Defendants acknowledge the considerable evidence of their motive to try to kill Scott, their cousin, and that Scott identified Vaughn as the shooter and Delery as the driver to Detective Berry, his mother, his stepfather, and his uncle. Defendants rely on Scott’s recanting of these statements at trial and ask us to reweigh the evidence and find more credible Scott’s testimony at trial that he never saw the shooter, neither defendant shot him, and he never said they did. Defendants point to various inconsistencies in Scott’s out-of-court statements, such as whether the shooter was male or female, and that the shooter had a tattoo on the neck; neither defendant has a tattoo of the type Scott described. Defendants also contend Scott is an unreliable witness because he has felony convictions and had various motives to lie.
Further, defendants point out that Scott’s brothers did not provide any testimony supporting the prosecution and denied knowing whether defendants were at the party during which Scott was shot.
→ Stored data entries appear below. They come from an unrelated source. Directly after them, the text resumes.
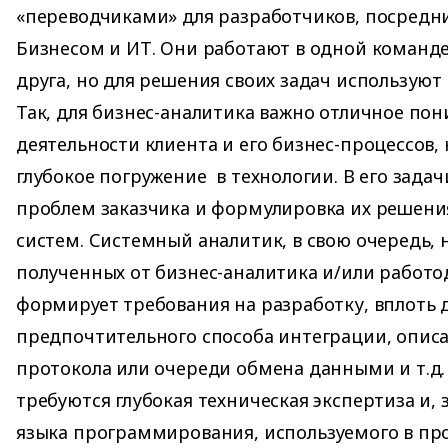
«переводчиками» для разработчиков, посред
Бизнесом и ИТ. Они работают в одной команде
друга, но для решения своих задач использую
Так, для бизнес-аналитика важно отличное по
деятельности клиента и его бизнес-процессов,
глубокое погружение в технологии. В его зада
проблем заказчика и формулировка их решени
систем. Системный аналитик, в свою очередь, 
полученных от бизнес-аналитика и/или работо
формирует требования на разработку, вплоть 
предпочтительного способа интеграции, опис
протокола или очереди обмена данными и т.д.
требуются глубокая техническая экспертиза и,
языка программирования, используемого в пр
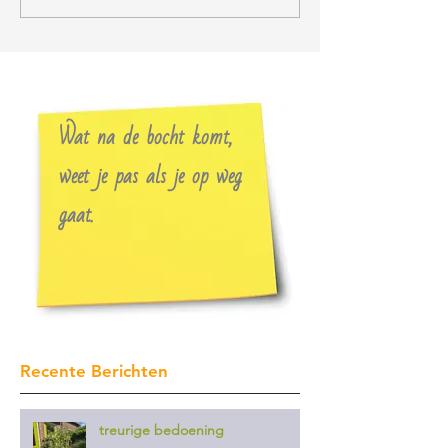
Wat na de bocht komt,
weet je pas als je op weg
gaat.
Recente Berichten
treurige bedoening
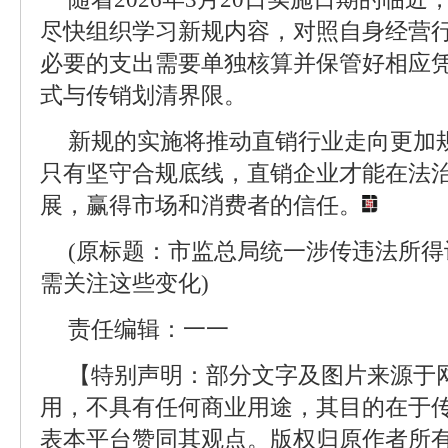
尽快组织学习新规内容，对照自身经营
必要的支出需要单独核算并保管好相应
式与传销划清界限。
新规的实施将推动直销行业走向更加
只有坚守合规底线，直销企业才能在法
展，赢得市场和消费者的信任。
(原标题：市监总局统一涉传违法所
需关注这些变化)
责任编辑：一一
【特别声明：部分文字及图片来源于
用，不具有任何商业用途，其目的在于
表本平台赞同其观点。版权归原作者所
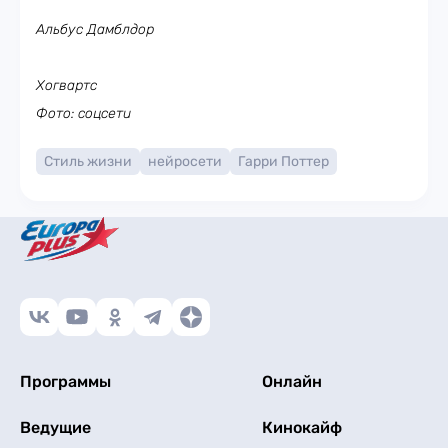
Альбус Дамблдор
Хогвартс
Фото: соцсети
Стиль жизни
нейросети
Гарри Поттер
Программы
Онлайн
Ведущие
Кинокайф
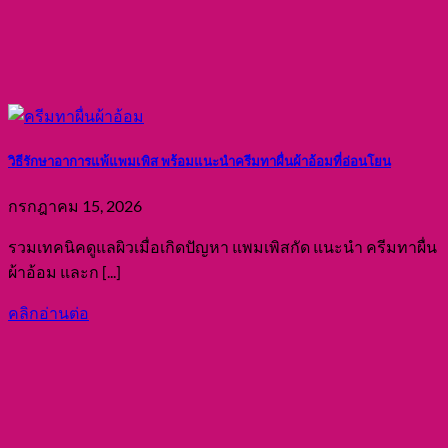
066-095-2641
099-362-4924
02-119-7589
sabaipers@gmail.com
@sabaipers
Sabaipers สบายเพิส
Copyright © 2026
Sabaipers.com
ผ้าอ้อมผู้ใหญ่
แผ่นรองซับผู้ใหญ่
สำหรับจำหน่ายหน่วยงาน
รับผลิตสินค้า (OEM)
สินค้า
แพมเพิส ผู้ใหญ่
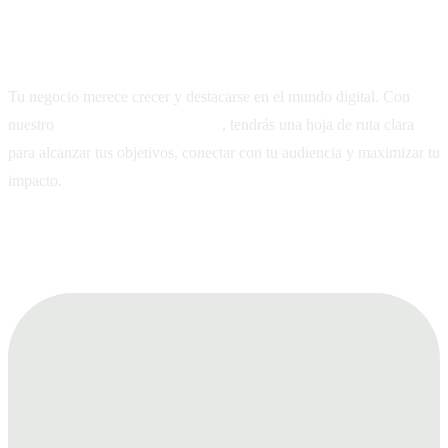
solo 90 días!
Tu negocio merece crecer y destacarse en el mundo digital. Con
nuestro
Plan de Trabajo 90 Días
, tendrás una hoja de ruta clara
para alcanzar tus objetivos, conectar con tu audiencia y maximizar tu
impacto.
¿Qué incluye este plan estratégico?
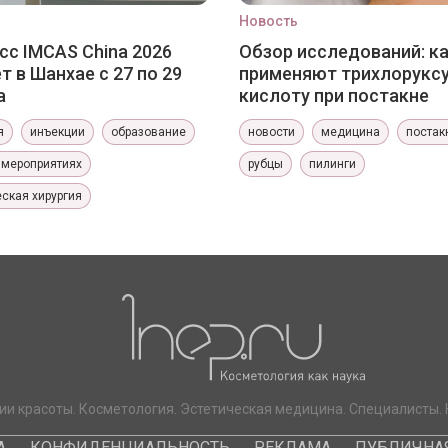
Новость
сс IMCAS China 2026
Обзор исследований: к
т в Шанхае с 27 по 29
применяют трихлорукс
а
кислоту при постакне
я
инъекции
образование
новости
медицина
постак
 мероприятиях
рубцы
пилинги
ская хирургия
ии красоты. Косметология. Эстетическая медицина. Специалисты. 
А
КОНФИДЕНЦИАЛЬНОСТЬ
РЕКЛАМА
ПУБЛИЧНАЯ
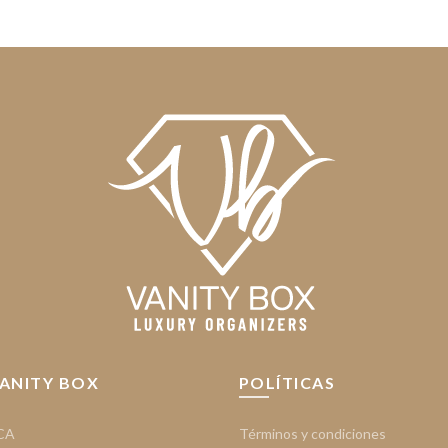
VANITY BOX
POLÍTICAS
CA
Términos y condiciones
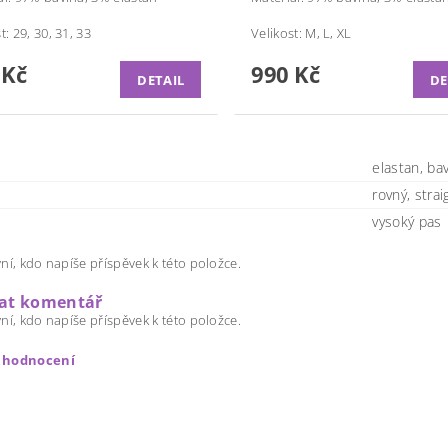
t: 29, 30, 31, 33
Velikost: M, L, XL
 Kč
990 Kč
DETAIL
DE
elastan, ba
rovný, strai
vysoký pas
ní, kdo napíše příspěvek k této položce.
dat komentář
ní, kdo napíše příspěvek k této položce.
t hodnocení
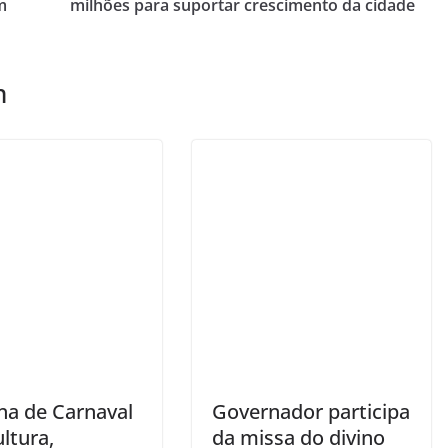
m
milhões para suportar crescimento da cidade
m
na de Carnaval
Governador participa
ltura,
da missa do divino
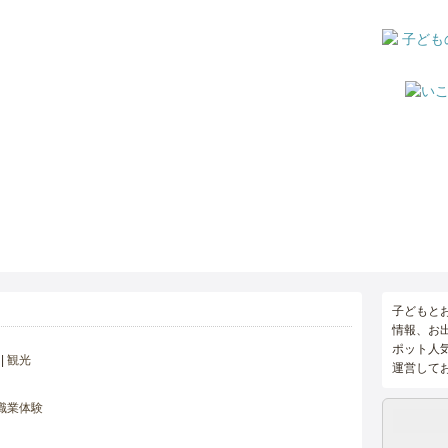
子どもと
情報、お
ポット人
観光
運営して
職業体験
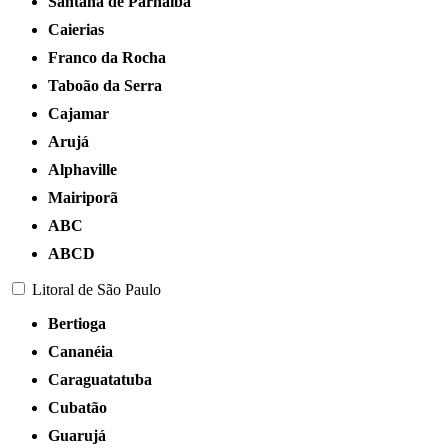
Santana de Parnaíba
Caierias
Franco da Rocha
Taboão da Serra
Cajamar
Arujá
Alphaville
Mairiporã
ABC
ABCD
Litoral de São Paulo
Bertioga
Cananéia
Caraguatatuba
Cubatão
Guarujá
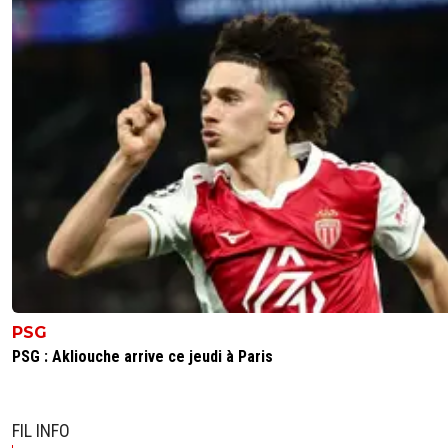
PSG
PSG : Akliouche arrive ce jeudi à Paris
FIL INFO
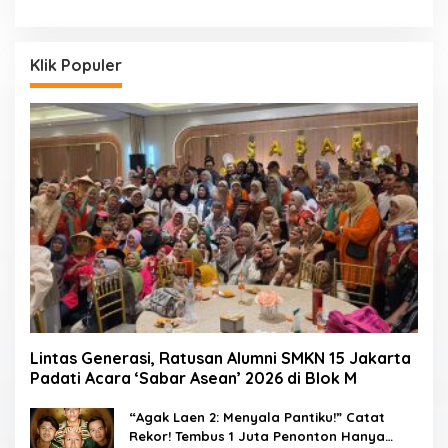
Klik Populer
Lintas Generasi, Ratusan Alumni SMKN 15 Jakarta
Padati Acara ‘Sabar Asean’ 2026 di Blok M
“Agak Laen 2: Menyala Pantiku!” Catat
Rekor! Tembus 1 Juta Penonton Hanya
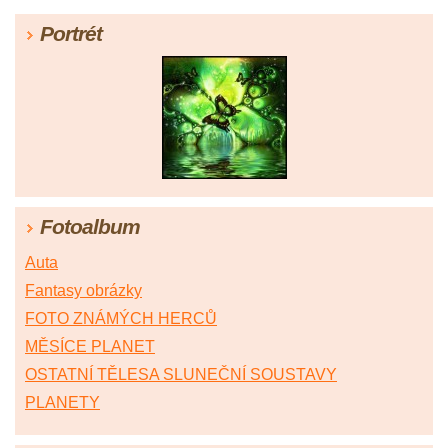
Portrét
Fotoalbum
Auta
Fantasy obrázky
FOTO ZNÁMÝCH HERCŮ
MĚSÍCE PLANET
OSTATNÍ TĚLESA SLUNEČNÍ SOUSTAVY
PLANETY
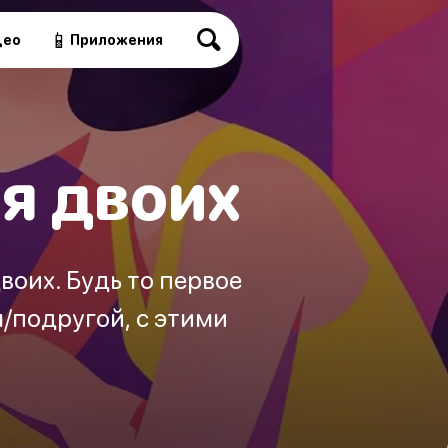
📱
део
Приложения
я двоих
воих. Будь то первое
/подругой, с этими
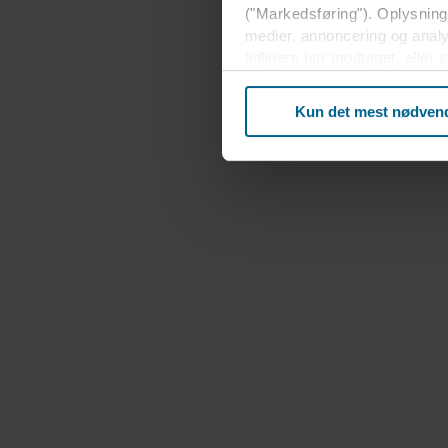
("Markedsføring"). Oplysninge
medier, annoncering og anal
tidligere har modtaget, eller
usikkert tredjeland, herunde
beskyttelsesniveauet i tredj
Kun det mest nødven
Nedenfor kan du læse mere o
enkelt cookie, links til vore
terminaludstyr. Det er din b
om dig via cookies.
Du kan til enhver tid trække 
mere om vores brug af cookie
herunder hvilken specifik R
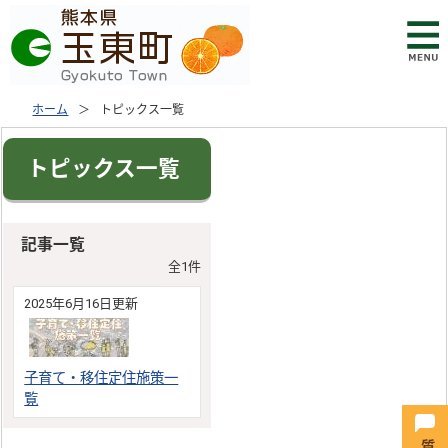
ホーム
トピックス一覧
トピックス一覧
記事一覧
全1件
2025年6月16日更新
子育て・移住定住施策一
覧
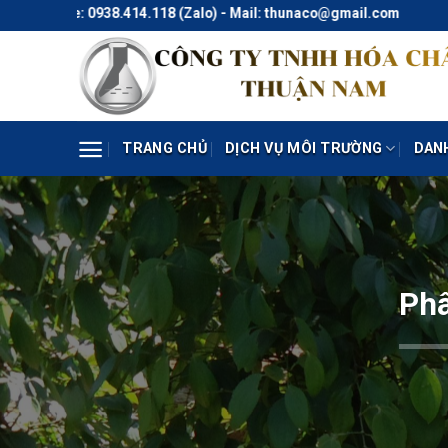
Skip
ne: 0938.414.118 (Zalo) - Mail: thunaco@gmail.com
to
content
TRANG CHỦ
DỊCH VỤ MÔI TRƯỜNG
DAN
Phâ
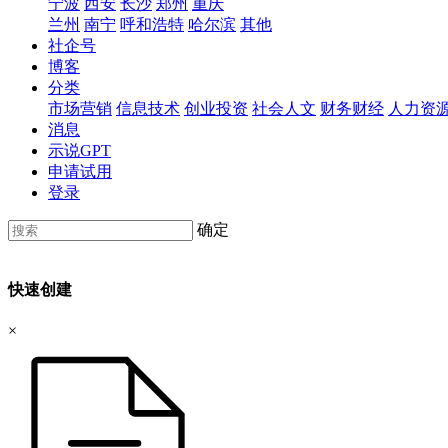
宁波
西安
长沙
郑州
重庆
兰州
南宁
呼和浩特
哈尔滨
其他
社企号
博客
分类
市场营销
信息技术
创业投资
社会人文
财务财经
人力资
消息
示说GPT
申请试用
登录
确定
快速创建
×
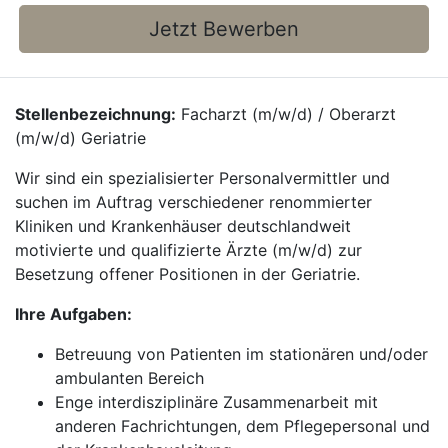
Jetzt Bewerben
Stellenbezeichnung:
Facharzt (m/w/d) / Oberarzt
(m/w/d) Geriatrie
Wir sind ein spezialisierter Personalvermittler und
suchen im Auftrag verschiedener renommierter
Kliniken und Krankenhäuser deutschlandweit
motivierte und qualifizierte Ärzte (m/w/d) zur
Besetzung offener Positionen in der Geriatrie.
Ihre Aufgaben:
Betreuung von Patienten im stationären und/oder
ambulanten Bereich
Enge interdisziplinäre Zusammenarbeit mit
anderen Fachrichtungen, dem Pflegepersonal und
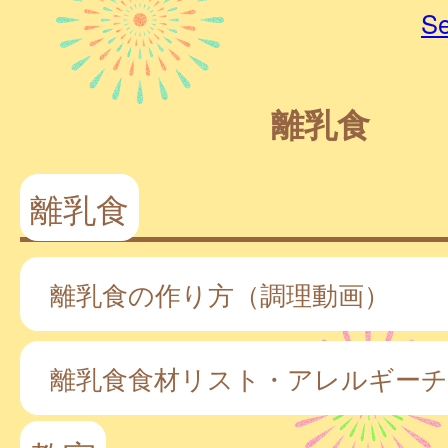
Se
離乳食
離乳食
離乳食の作り方（調理動画）
離乳食食材リスト・アレルギー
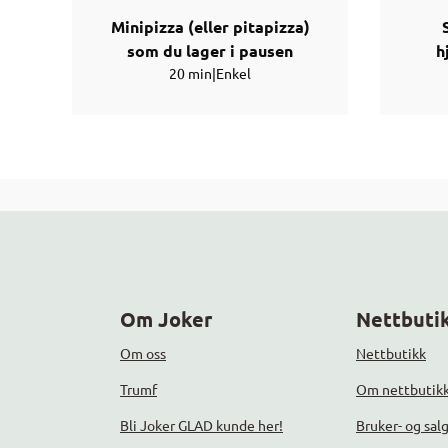
Minipizza (eller pitapizza)
som du lager i pausen
h
20 min
|
Enkel
Om Joker
Nettbutik
Om oss
Nettbutikk
Trumf
Om nettbutik
Bli Joker GLAD kunde her!
Bruker- og sal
Defendants argue the prosecutor’s failure to call Scott’s friend who was walking with him at the time of the shooting leaves a gap in the evidence, and Detective Berry’s explanation that the friend had moved to Seattle is so inadequate that we should infer the friend would not support the prosecution case. Defendants also argue Scott’s mother was motivated to lie because of her feud with Vaughn’s mother.
But we cannot reweigh the evidence or substitute our judgment for that of the jury on credibility questions. Scott testified at trial the only reason he believed defendants were the perpetrators was that a friend told him defendants were bragging about shooting him. The jury was entitled to disbelieve this testimony, because Scott also testified the friend told him about defendants bragging after his release from the hospital, yet Scott identified defendants as the perpetrators to Detective Berry while he was still in the hospital.
Scott was serving a prison term at the time of trial and testified that he would not be a snitch, and that cooperating with law enforcement could get him stabbed or killed in prison. Scott testified he did not trust police and preferred to handle things on his own. That testimony, together with the substantial evidence that defendants and their family members were threatening Scott’s family for having cooperated with law enforcement, and the substantial evidence that Scott wanted to exact his own revenge on defendants, was sufficient to explain why Scott recanted his many pretrial statements to law enforcement and family members identifying defendants as the perpetrators of the crime.
DISPOSITION
The judgments of conviction of Delery and Vaughn are affirmed.
NOT TO BE PUBLISHED IN THE OFFICIAL REPORTS




GRIMES, J.


WE CONCUR:



BIGELOW, P. J.



RUBIN, J.




Description Defendants and appellants Eric Delery and Kelly Vaughn, who are cousins, were convicted of attempted willful, deliberate and premeditated murder of another cousin, James Scott. Delery was also convicted of dissuading a witness by force or threat. Scott was the victim of a war between two feuding sides of the same family, which led to his cousins' drive-by shooting.
The sole issue raised by defendants on appeal is that there was not substantial evidence to identify them as the perpetrators of the crimes. Scott disavowed at trial his numerous out-of-court statements to law enforcement and family members that his male cousin Delery was the driver and his female cousin Vaughn was the shooter. Finding substantial evidence that Delery and Vaughn committed the crimes of which they were convicted, we affirm the judgments.